• [WHAT IS NEEDED] Please retype the data that follows, starting at the line containing "เข้าสู่ระบบ" and stopping after the last line.

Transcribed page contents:

□ □ □ □ □ □ □

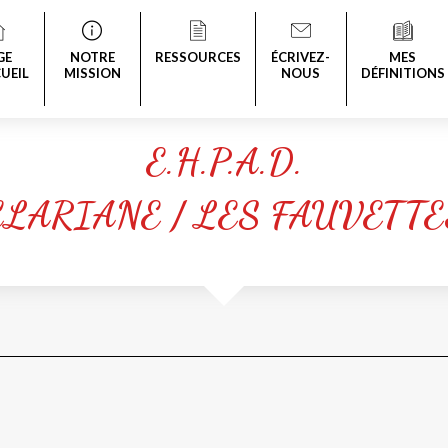
GE
NOTRE
RESSOURCES
ÉCRIVEZ-
MES
UEIL
MISSION
NOUS
DÉFINITIONS
E.H.P.A.D.
CLARIANE / LES FAUVETTE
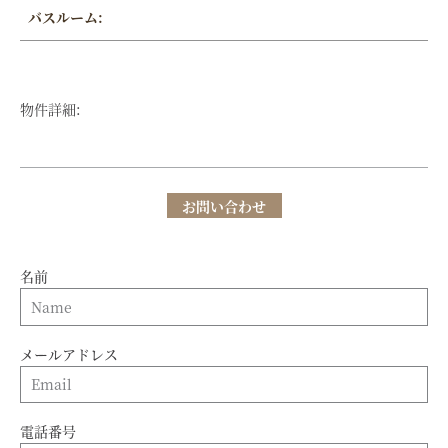
バスルーム:
物件詳細:
お問い合わせ
名前
メールアドレス
電話番号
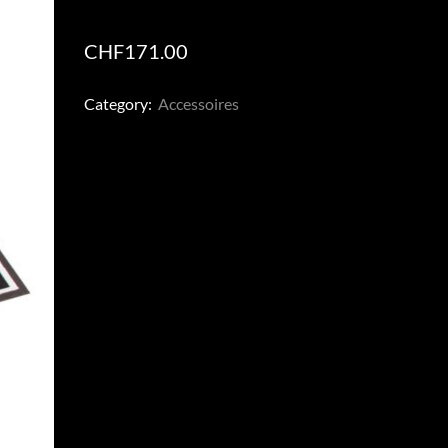
CHF
171.00
Category:
Accessoires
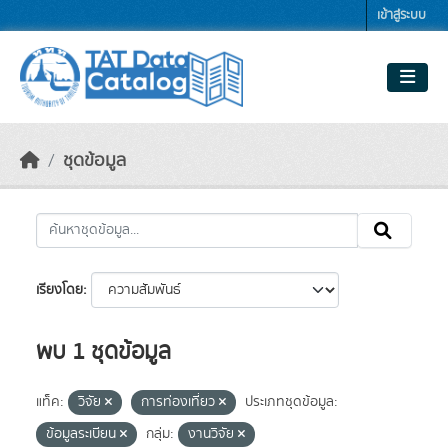
Skip to main content
เข้าสู่ระบบ
ชุดข้อมูล
เรียงโดย
พบ 1 ชุดข้อมูล
แท็ค:
วิจัย
การท่องเที่ยว
ประเภทชุดข้อมูล:
ข้อมูลระเบียน
กลุ่ม:
งานวิจัย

□ □ □ □ □ □ □

• [EXERCISE RESULT]
เข้าสู่ระบบ
ชุดข้อมูล
เรียงโดย
พบ 1 ชุดข้อมูล
แท็ค:
วิจัย
การท่องเที่ยว
ประเภทชุดข้อมูล:
ข้อมูลระเบียน
กลุ่ม:
งานวิจัย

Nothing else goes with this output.